Los demás a esta hora deben estar en misa, en aquella iglesia gigante y blanca repleta de ventanales de todos los colores. Camino hacia la sala y al pasar por la mesa del comedor recojo dos panes con la mano izquierda y camino hacia la ventana de la sala, la gran pared de cristal que da al exterior. En la pared hay una placa que le dieron a mi mamá por “Excelencia como Maestra” cuando salió del colegio en Bucaramanga. En su reflejo veo mi barba de varios días y mis ojos chupados hasta el culo. Sí, tengo sueño.

Desde la ventana veo el edificio de enfrente. El apartamento de enfrente. También un cuarto piso. La calle a esta hora demasiado soleada para mi gusto. La misma calle que anoche me parecía oscuramente acogedora a esta hora solo me obliga a fruncir el ceño y entrecerrar los ojos.

Anoche era distinta. Mientras algunos “vecinos” bebían cerveza en la tienda de la esquina, sentados en el andén, don Abraham le daba instrucciones a un tipo, algo tomado, para que sacara su carro sin herir las latas de las dos camionetas que le encerraron.
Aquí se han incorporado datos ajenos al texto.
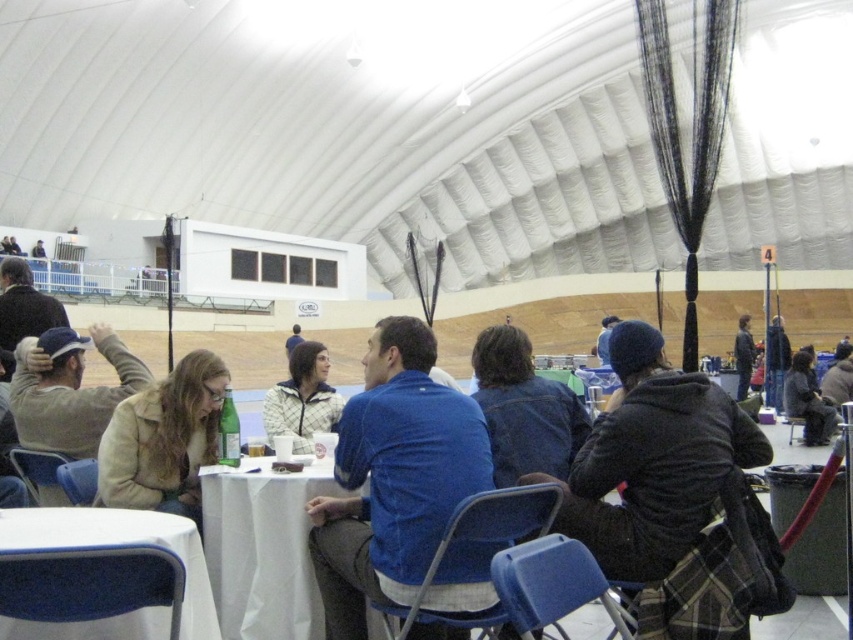 You are organizing a photo shoot in the described indoor tent setting. You have two jackets, the beige woolen jacket at center and the dark blue jacket at center, placed 30.49 meters apart. You need to position a camera 15 meters away from both jackets to capture them in the same frame. Is this possible? Explain your reasoning.

The beige woolen jacket at center and dark blue jacket at center are 30.49 meters apart. To place the camera 15 meters from both, it would need to be exactly halfway between them. Since 15 meters from each would total the 30.49 meters distance between the jackets, this is possible as the midpoint is 15.245 meters from each, which is close enough for practical purposes.

Looking at this image, you are standing in the center of the tent and want to pick up the beige woolen jacket at center. However, there is a white cloth table at center in your way. Can you reach the jacket without moving the table?

The white cloth table at center is closer to the viewer than the beige woolen jacket at center, so you cannot reach the jacket without moving the table because the table is blocking your path.

In the scene described, there is a beige woolen jacket at center and a point marked at coordinates [164,440]. Can you determine if the beige woolen jacket at center is positioned at that specific point?

The beige woolen jacket at center is located at point [164,440], so yes, the beige woolen jacket at center is positioned at that specific point. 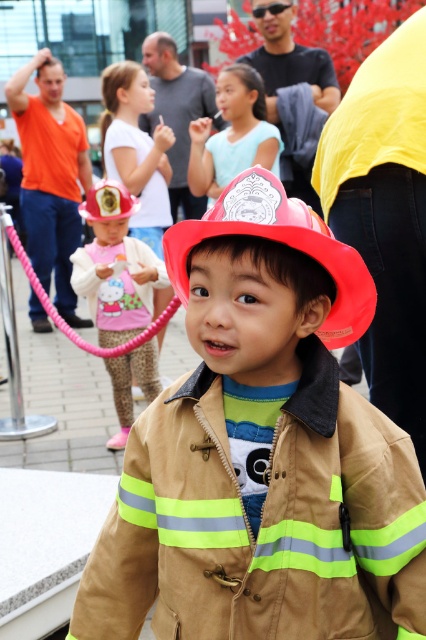 Who is taller, matte plastic fireman at center or matte plastic fire helmet at center?

matte plastic fireman at center is taller.

From the picture: Can you confirm if matte plastic fireman at center is taller than matte plastic fire helmet at center?

Yes.

Who is more distant from viewer, (x=296, y=68) or (x=111, y=204)?

Positioned behind is point (x=296, y=68).

Where is `matte plastic fireman at center`? The width and height of the screenshot is (426, 640). matte plastic fireman at center is located at coordinates (290, 60).

Does matte red helmet at center have a larger size compared to matte plastic fire helmet at center?

Indeed, matte red helmet at center has a larger size compared to matte plastic fire helmet at center.

Between point (247, 348) and point (92, 193), which one is positioned in front?

Point (247, 348) is more forward.

Image resolution: width=426 pixels, height=640 pixels. In order to click on matte red helmet at center in this screenshot , I will do `click(261, 452)`.

Is shiny red helmet at center thinner than matte plastic fireman at center?

Indeed, shiny red helmet at center has a lesser width compared to matte plastic fireman at center.

Is shiny red helmet at center closer to camera compared to matte plastic fireman at center?

Yes.

Who is more forward, [268,177] or [328,67]?

Point [268,177]

In order to click on shiny red helmet at center in this screenshot , I will do `click(281, 243)`. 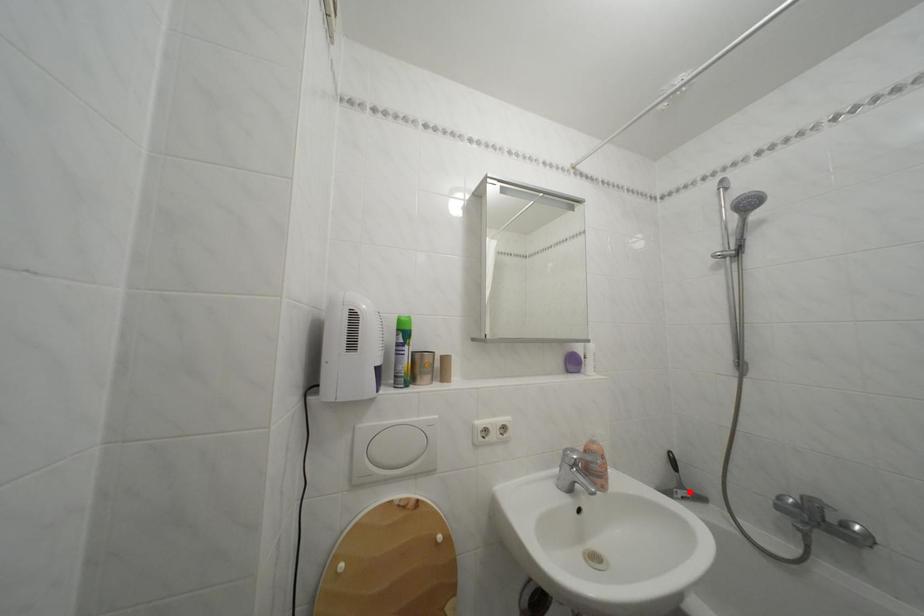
Don Abraham es de Palmira. Su pelo totalmente blanco y sus ojos verdes siempre le dieron un aire duendesco a su piel amorenada por el sol.

Mi papá era alemán y mi mamá mulata del valle. Yo fui el único blanco de toda la familia y por eso mis primos siempre me la tuvieron montada –me dijo una vez que me invitó una cerveza.

Él cuida desde hace un par de años los carros de los clientes de la cancha de tejo que queda en el edificio de al lado. Don Abraham recibió unas monedas del borracho y tocándose la gorra con la mano derecha me hizo un guiño de saludo.

Don Abraham –dije suave, como con los ojos, y seguí caminando hacia la avenida–.

“ZONA INDUSTRIAL Y RESIDENCIAL” reza en uno de los letreros que hay al comienzo de la cuadra. Una calle que de día transpira una escena de industria y de trabajo y que en la noche, una noche como hoy, exhuma su aire de camaradería animada por la música y el alcohol.

Hasta luego vecino –me dice uno de los chinches del primer piso de mi edificio (uno de los cinco hijos de la pareja del primer piso… ¿cómo los distinguen si todos son igualitos?) que compite a los penaltis con otros chaparros en la pared de una fábrica–.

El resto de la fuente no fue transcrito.